同じ頃、東京のカフェで「ただいま従業員は募集しておりません」という貼り紙を見て大変ショックを受ける。

ラーメン店はこんなに人が足りていないのに、カフェの求人には断らなければいけないほど応募が来ているのである。ラーメン店で働きたい人はなぜこんなに少ないんだろうと思った。

篠塚さんは小山の地で、東京の人たちを食べに来させられるお店を作ろうと決意する。

そうして、大行列店は産声をあげた

「YOKOKURA STOREHOUSE」のシックなロゴ(筆者撮影)

「YOKOKURA STOREHOUSE」のシックなロゴ(筆者撮影)


こうして、2019年「YOKOKURA STOREHOUSE」をオープン。

場所は小山市の横倉工業団地のど真ん中。工場の立ち並ぶ中、地域にあった外装、内装を模索し、インダストリアルな雰囲気のお店に仕上げた。地域や景観にあったお店作りを目指して作った。
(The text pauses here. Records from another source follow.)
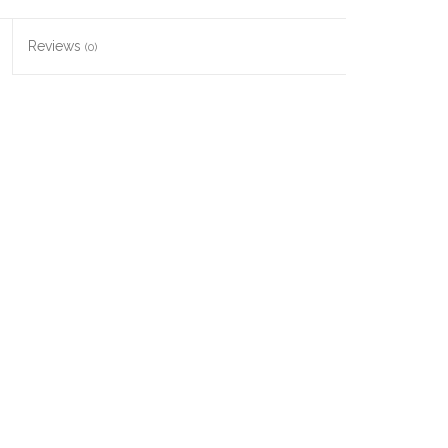
Reviews
(0)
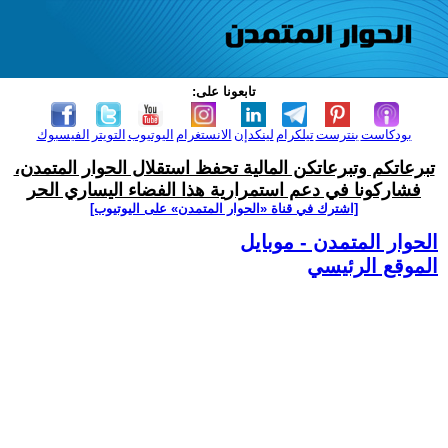
تابعونا على:
بودكاست
بنترست
تيلكرام
لينكدإن
الانستغرام
اليوتيوب
التويتر
الفيسبوك
تبرعاتكم وتبرعاتكن المالية تحفظ استقلال الحوار المتمدن،
فشاركونا في دعم استمرارية هذا الفضاء اليساري الحر
[اشترك في قناة ‫«الحوار المتمدن» على اليوتيوب]
الحوار المتمدن - موبايل
الموقع الرئيسي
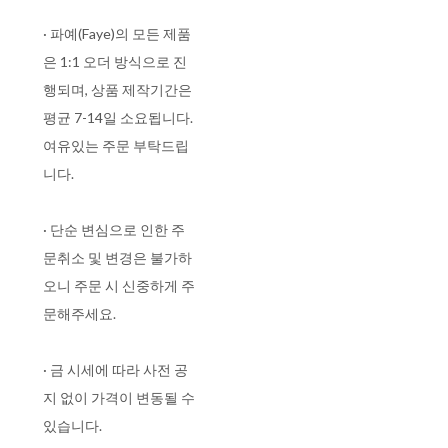
· 파예(Faye)의 모든 제품
은 1:1 오더 방식으로 진
행되며, 상품 제작기간은
평균 7-14일 소요됩니다.
여유있는 주문 부탁드립
니다.
· 단순 변심으로 인한 주
문취소 및 변경은 불가하
오니 주문 시 신중하게 주
문해주세요.
· 금 시세에 따라 사전 공
지 없이 가격이 변동될 수
있습니다.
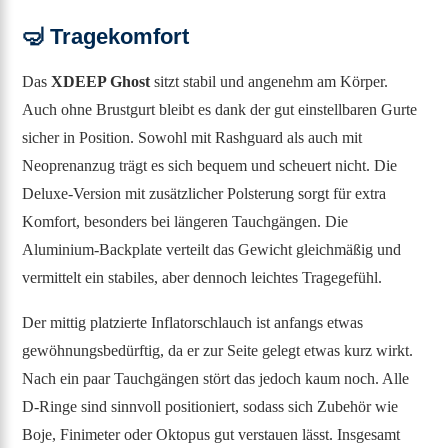
🤿
Tragekomfort
Das
XDEEP Ghost
sitzt stabil und angenehm am Körper.
Auch ohne Brustgurt bleibt es dank der gut einstellbaren Gurte
sicher in Position. Sowohl mit Rashguard als auch mit
Neoprenanzug trägt es sich bequem und scheuert nicht. Die
Deluxe-Version mit zusätzlicher Polsterung sorgt für extra
Komfort, besonders bei längeren Tauchgängen. Die
Aluminium-Backplate verteilt das Gewicht gleichmäßig und
vermittelt ein stabiles, aber dennoch leichtes Tragegefühl.
Der mittig platzierte Inflatorschlauch ist anfangs etwas
gewöhnungsbedürftig, da er zur Seite gelegt etwas kurz wirkt.
Nach ein paar Tauchgängen stört das jedoch kaum noch. Alle
D-Ringe sind sinnvoll positioniert, sodass sich Zubehör wie
Boje, Finimeter oder Oktopus gut verstauen lässt. Insgesamt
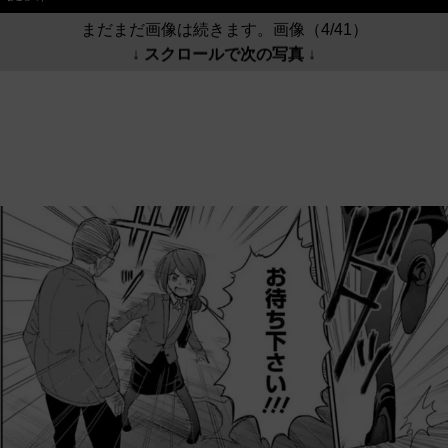
まだまだ画像は続きます。画像（4/41）
↓ スクロールで次の写真 ↓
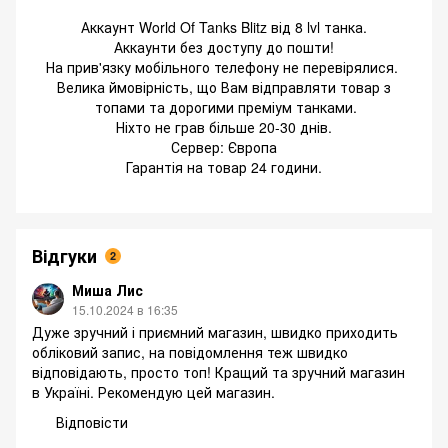
Аккаунт World Of Tanks Blitz від 8 lvl танка.
Аккаунти без доступу до пошти!
На прив'язку мобільного телефону не перевірялися.
Велика ймовірність, що Вам відправляти товар з
топами та дорогими преміум танками.
Ніхто не грав більше 20-30 днів.
Сервер: Європа
Гарантія на товар 24 години.
Відгуки
2
Миша Лис
15.10.2024 в 16:35
Дуже зручний і приємний магазин, швидко приходить
обліковий запис, на повідомлення теж швидко
відповідають, просто топ! Кращий та зручний магазин
в Україні. Рекомендую цей магазин.
Відповісти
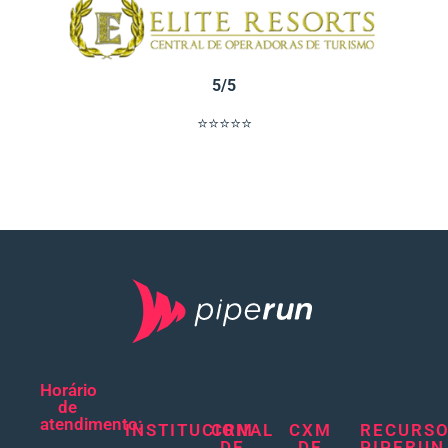
5/5
⭐⭐⭐⭐⭐
Horário
de
atendimento:
INSTITUCIONAL
CRM
CXM
RECURS
DE
DE
PIPERUN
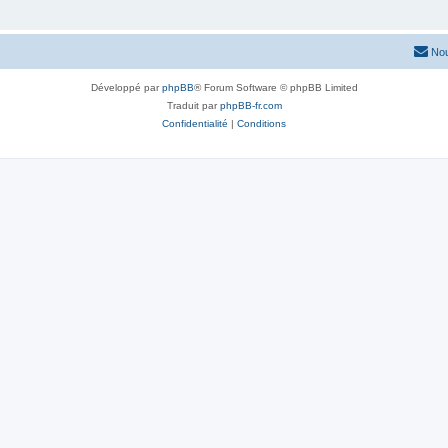
Nou
Développé par
phpBB
® Forum Software © phpBB Limited
Traduit par
phpBB-fr.com
Confidentialité
|
Conditions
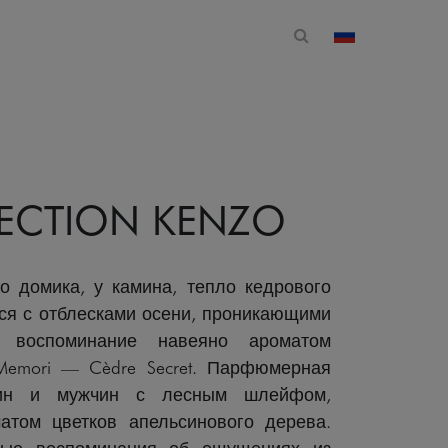
Открытая форма 
изменить стр
LECTION KENZO
о домика, у камина, тепло кедрового
ся с отблесками осени, проникающими
 воспоминание навеяно ароматом
Memori — Cèdre Secret. Парфюмерная
ин и мужчин с лесным шлейфом,
том цветков апельсинового дерева.
ные воспоминания об ощущениях из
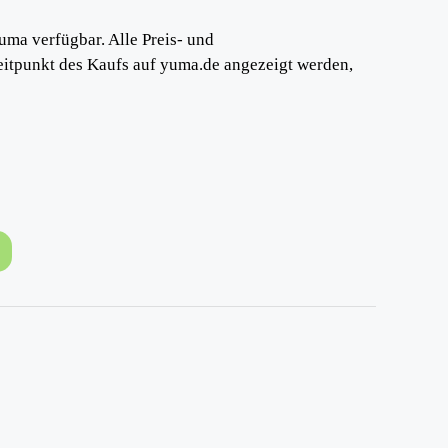
uma verfügbar. Alle Preis- und
eitpunkt des Kaufs auf yuma.de angezeigt werden,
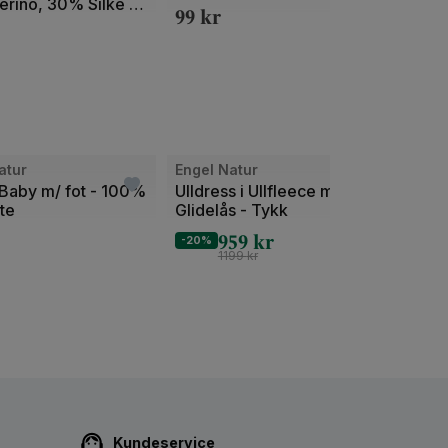
rino, 30% Silke –
Merin
av
99
kr
let Ull
299
2
Bilde
atur
Engel Natur
Engel
1
 Baby m/ fot - 100%
Ulldress i Ullfleece m/
Ullon
tte
Glidelås - Tykk
Ubeha
av
Legg
959
kr
299
2
-20%
1199
kr
Kundeservice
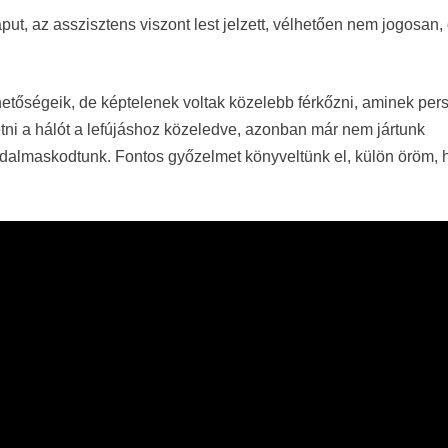
put, az asszisztens viszont lest jelzett, vélhetően nem jogosan,
ehetőségeik, de képtelenek voltak közelebb férkőzni, aminek per
tni a hálót a lefújáshoz közeledve, azonban már nem jártunk
iadalmaskodtunk. Fontos győzelmet könyveltünk el, külön öröm,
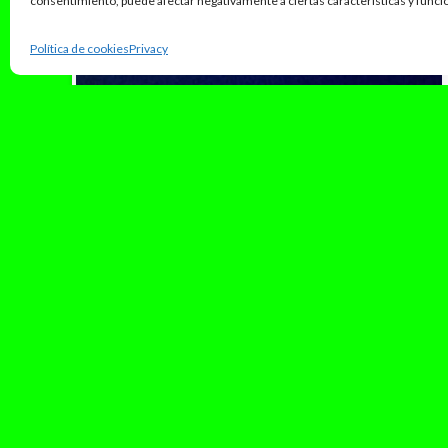
consentimiento, puede afectar negativamente a ciertas características y funci
Política de cookies
Privacy
diciembre 23, 2025
RTVE: coherente en Eurovisión,
contradictoria en Benidorm Fest
La retirada de RTVE del Eurovision Song
Contest ha sido una de las decisiones
culturales más relevantes —y más incómodas—
que ha tomado una...
Leer Más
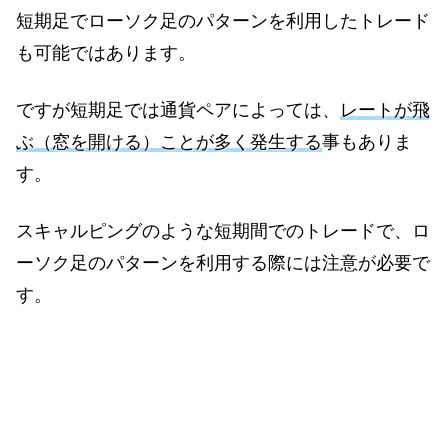
短期足でローソク足のパターンを利用したトレード
も可能ではあります。
ですが短期足では通貨ペアによっては、
レートが飛
ぶ（窓を開ける）ことが多く発生する
事もありま
す。
スキャルピングのような短期間でのトレードで、ロ
ーソク足のパターンを利用する際には注意が必要で
す。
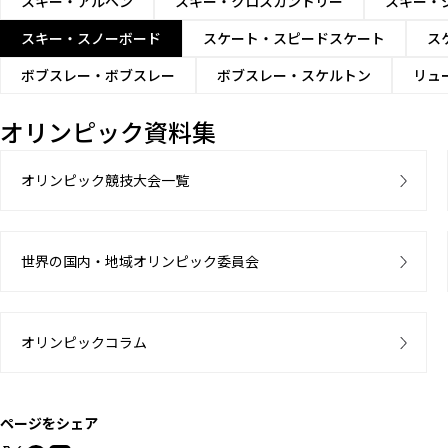
男子ビッグエア
スキー・アルペン
スキー・クロスカントリー
スキー・
スキー・スノーボード
スケート・スピードスケート
ス
女子パラレル大回転
ボブスレー・ボブスレー
ボブスレー・スケルトン
リュ
女子ハーフパイプ
オリンピック資料集
女子スノーボードクロス
オリンピック競技大会一覧
女子スロープスタイル
女子ビッグエア
世界の国内・地域オリンピック委員会
2
3
4
5
6
7
スノーボードクロス混合団
オリンピックコラム
体
ページをシェア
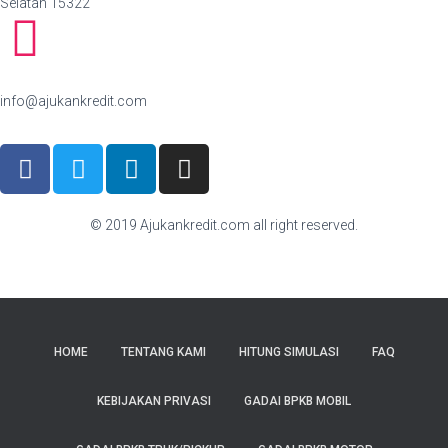
Selatan 15322
info@ajukankredit.com
© 2019 Ajukankredit.com all right reserved.
HOME
TENTANG KAMI
HITUNG SIMULASI
FAQ
KEBIJAKAN PRIVASI
GADAI BPKB MOBIL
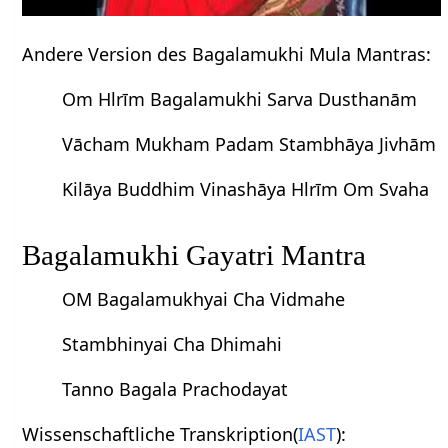
Andere Version des Bagalamukhi Mula Mantras:
Om Hlrīm Bagalamukhi Sarva Dusthanām
Vācham Mukham Padam Stambhāya Jivhām
Kilāya Buddhim Vinashāya Hlrīm Om Svaha
Bagalamukhi Gayatri Mantra
OM Bagalamukhyai Cha Vidmahe
Stambhinyai Cha Dhimahi
Tanno Bagala Prachodayat
Wissenschaftliche Transkription(
IAST
):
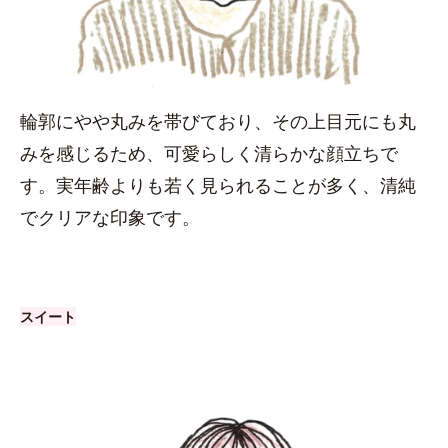
輪郭にやや丸みを帯びており、その上目元にも丸
みを感じるため、可愛らしく清らかな顔立ちで
す。実年齢よりも若く見られることが多く、清純
でクリアな印象です。
スイート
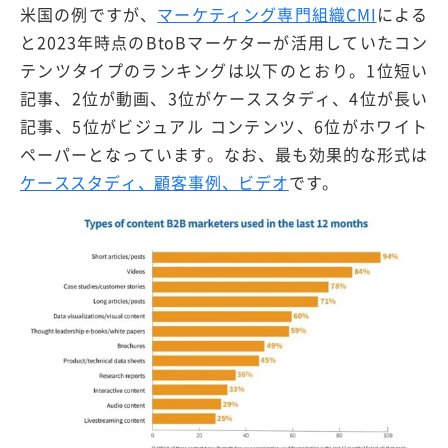
米国の例ですが、
マーケティング専門組織CMI
による
と2023年時点のBtoBマーケターが活用していたコン
テンツタイプのランキングは以下のとおり。1位短い
記事、2位が動画、3位がケーススタディ、4位が長い
記事、5位がビジュアル コンテンツ、6位がホワイト
ペーパーとなっています。なお、最も効果的な形式は
ケーススタディ、顧客事例、ビデオ
です。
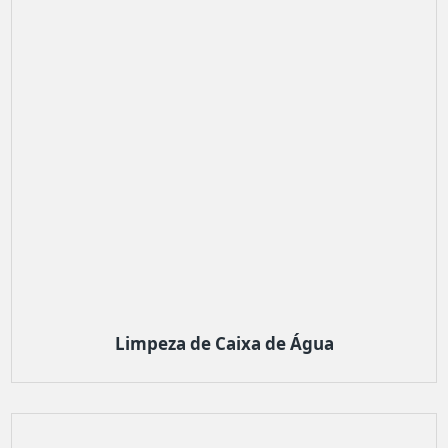
Limpeza de Caixa de Água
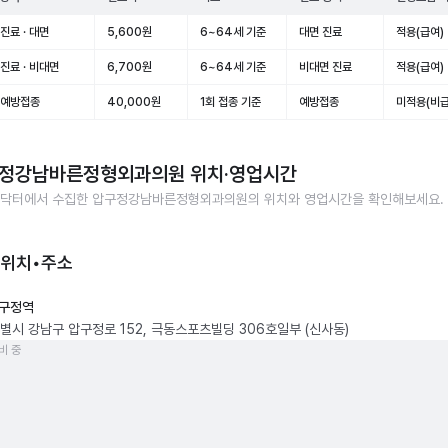
진료 · 대면
5,600원
6~64세 기준
대면 진료
적용(급여)
진료 · 비대면
6,700원
6~64세 기준
비대면 진료
적용(급여)
 예방접종
40,000원
1회 접종 기준
예방접종
미적용(비급
정강남바른정형외과의원
위치·영업시간
닥터에서 수집한
압구정강남바른정형외과의원
의 위치와 영업시간을 확인해보세요.
 위치•주소
구정역
별시 강남구 압구정로 152, 극동스포츠빌딩 306호일부 (신사동)
비 중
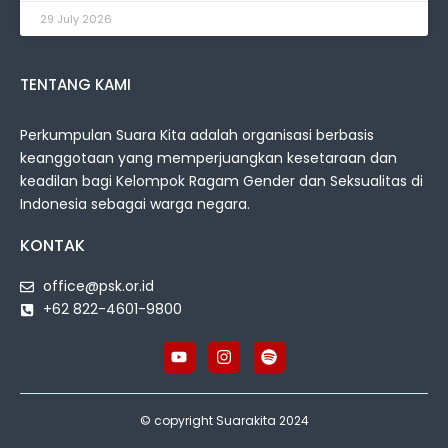
29 July 2026
TENTANG KAMI
Perkumpulan Suara Kita adalah organisasi berbasis
keanggotaan yang memperjuangkan kesetaraan dan
keadilan bagi Kelompok Ragam Gender dan Seksualitas di
Indonesia sebagai warga negara.
KONTAK
office@psk.or.id
+62 822-4601-9800
© copyright Suarakita 2024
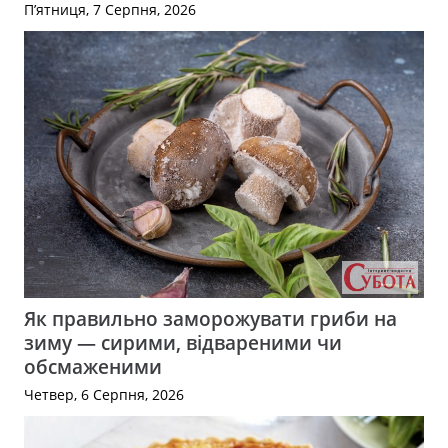
П’ятниця, 7 Серпня, 2026
Як правильно заморожувати гриби на
зиму — сирими, відвареними чи
обсмаженими
Четвер, 6 Серпня, 2026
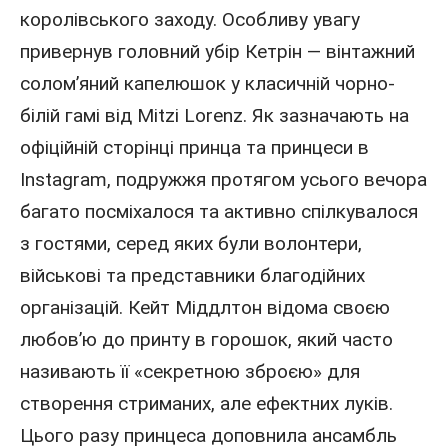
королівського заходу. Особливу увагу
привернув головний убір
Кетрін
— вінтажний
солом’яний капелюшок у класичній чорно-
білій гамі від Mitzi Lorenz. Як зазначають на
офіційній сторінці принца та принцеси в
Instagram
, подружжя протягом усього вечора
багато посміхалося та активно спілкувалося
з гостями, серед яких були волонтери,
військові та представники благодійних
організацій. Кейт Міддлтон відома своєю
любов’ю до принту в горошок, який часто
називають її «секретною зброєю» для
створення стриманих, але ефектних луків.
Цього разу принцеса доповнила ансамбль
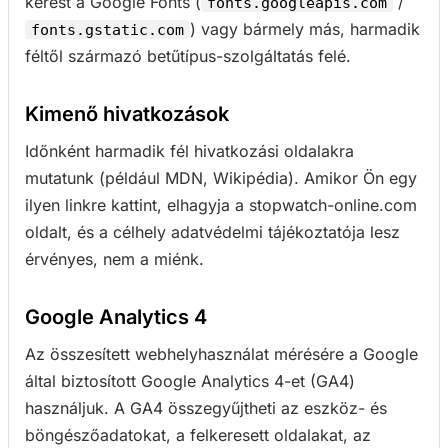
kérést a Google Fonts (
/
fonts.googleapis.com
) vagy bármely más, harmadik
fonts.gstatic.com
féltől származó betűtípus-szolgáltatás felé.
Kimenő hivatkozások
Időnként harmadik fél hivatkozási oldalakra
mutatunk (például MDN, Wikipédia). Amikor Ön egy
ilyen linkre kattint, elhagyja a stopwatch-online.com
oldalt, és a célhely adatvédelmi tájékoztatója lesz
érvényes, nem a miénk.
Google Analytics 4
Az összesített webhelyhasználat mérésére a Google
által biztosított Google Analytics 4-et (GA4)
használjuk. A GA4 összegyűjtheti az eszköz- és
böngészőadatokat, a felkeresett oldalakat, az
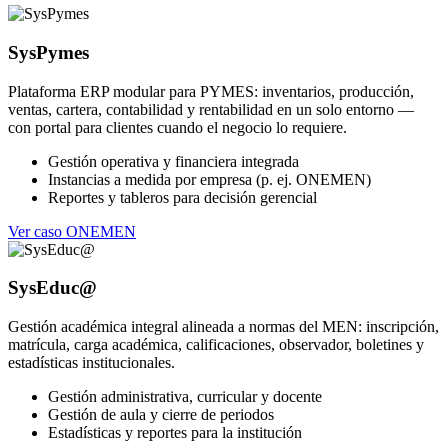
SysPymes
Plataforma ERP modular para PYMES: inventarios, producción,
ventas, cartera, contabilidad y rentabilidad en un solo entorno —
con portal para clientes cuando el negocio lo requiere.
Gestión operativa y financiera integrada
Instancias a medida por empresa (p. ej. ONEMEN)
Reportes y tableros para decisión gerencial
Ver caso ONEMEN
SysEduc@
Gestión académica integral alineada a normas del MEN: inscripción,
matrícula, carga académica, calificaciones, observador, boletines y
estadísticas institucionales.
Gestión administrativa, curricular y docente
Gestión de aula y cierre de periodos
Estadísticas y reportes para la institución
「私はこの店では“従業員が働きたいと思える店作り”その一点にこだわりました。『こいつらと一緒に働きたい!』と思える店です。

ラーメンの味で業界を引っ張っている人はすでにいらっしゃいますし、手軽なお店で多くのお客さんを集めているラーメン店もたくさんあります。

その中で、自分にできることは何か、業界に何が残せるだろうと考えて、“働きたくなるラーメン店を作る”ということを目標にしました」(篠塚さん)

コーヒーのスタンドも併設。今までのラーメン店にはなかった光景だが、違和感がない。店主のセンスの良さを感じさせる空間になっている(筆者撮影)

コーヒーのスタンドも併設。今までのラーメン店にはなかった光景だが、違和感がない。店主のセンスの良さを感じさせる空間になっている(筆者撮影)


ラーメン店というとどうしても「修業」「独立」という言葉がついて回るが、ラーメン店で働くということにおいて選択肢はそれだけではない。このまま働き手がいなくなってはラーメンの歴史は止まってしまう。篠塚さんは「チームで働ける店」を目指した。

ラーメンだけでなく、店内にコーヒースタンドも作るなど新しい世界観を模索した。